What to do: From the entries below, copy every line where the string "חצילים" appears.

Recorded information:
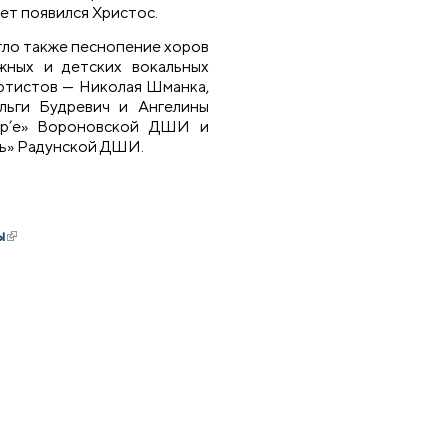
вет появился Христос.
гло также песнопение хоров
жных и детских вокальных
артистов — Николая Шманка,
льги Будревич и Ангелины
зор’е» Вороновской ДШИ и
ть» Радунской ДШИ.
ы
(внешняя ссылка)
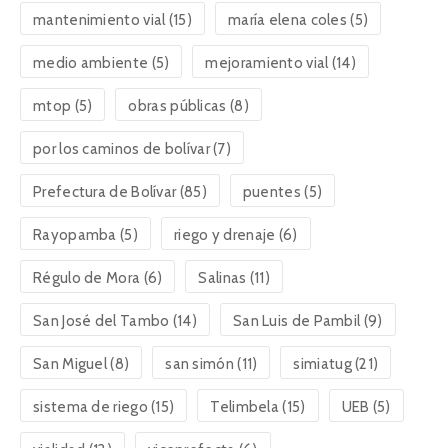
mantenimiento vial
(15)
maría elena coles
(5)
medio ambiente
(5)
mejoramiento vial
(14)
mtop
(5)
obras públicas
(8)
por los caminos de bolívar
(7)
Prefectura de Bolívar
(85)
puentes
(5)
Rayopamba
(5)
riego y drenaje
(6)
Régulo de Mora
(6)
Salinas
(11)
San José del Tambo
(14)
San Luis de Pambil
(9)
San Miguel
(8)
san simón
(11)
simiatug
(21)
sistema de riego
(15)
Telimbela
(15)
UEB
(5)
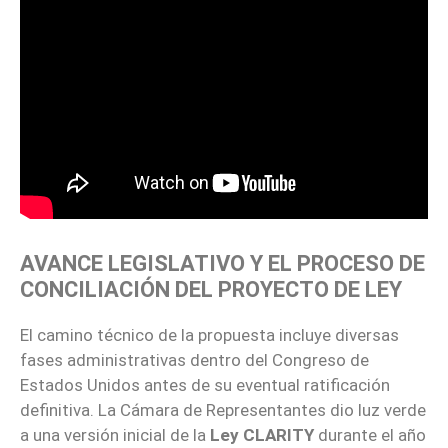
AVANCE LEGISLATIVO Y EL PROCESO DE
CONCILIACIÓN DEL PROYECTO DE LEY
El camino técnico de la propuesta incluye diversas
fases administrativas dentro del Congreso de
Estados Unidos antes de su eventual ratificación
definitiva. La Cámara de Representantes dio luz verde
a una versión inicial de la
Ley CLARITY
durante el año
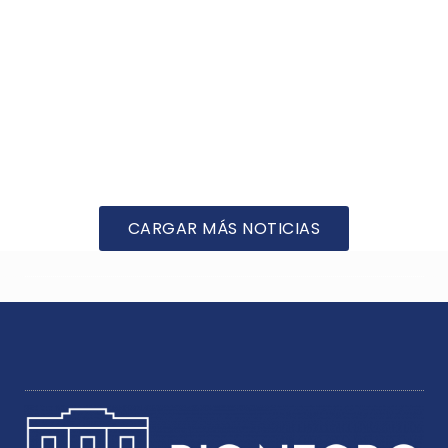
CARGAR MÁS NOTICIAS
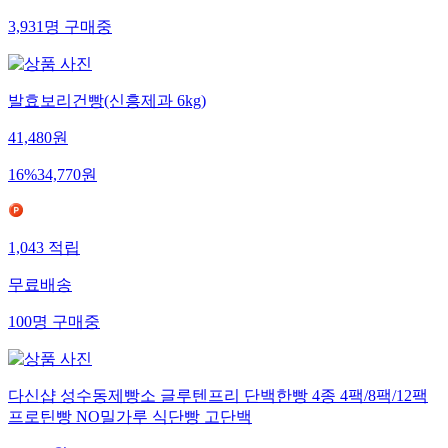
3,931
명
구매중
발효보리건빵(신흥제과 6kg)
41,480
원
16
%
34,770
원
1,043
적립
무료배송
100
명
구매중
다신샵 성수동제빵소 글루텐프리 단백한빵 4종 4팩/8팩/12팩
프로틴빵 NO밀가루 식단빵 고단백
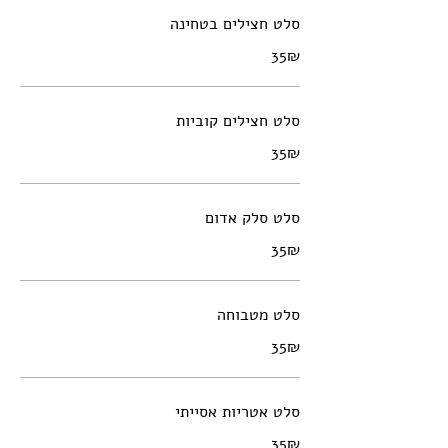
סלט חצילים בטחינה
‏35 ‏₪
סלט חצילים קוביות
‏35 ‏₪
סלט סלק אדום
‏35 ‏₪
סלט מטבוחה
‏35 ‏₪
סלט אטריות אסייתי
‏35 ‏₪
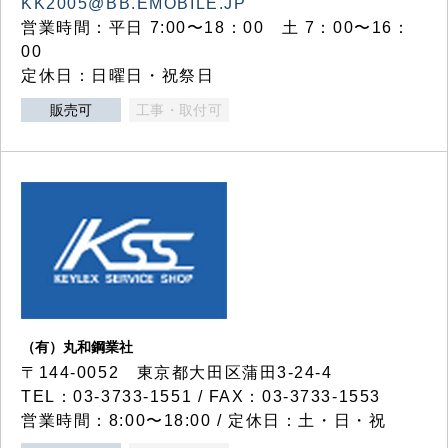
KK2005@BB.EMOBILE.JP
営業時間：平日 7:00〜18：00 土 7：00〜16：
00
定休日：日曜日・祝祭日
販売可
工事・取付可
（有）丸和鋼業社
〒144-0052 東京都大田区蒲田3-24-4
TEL：03-3733-1551 / FAX：03-3733-1553
営業時間：8:00〜18:00 / 定休日：土・日・祝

Task result:
סלט חצילים בטחינה
סלט חצילים קוביות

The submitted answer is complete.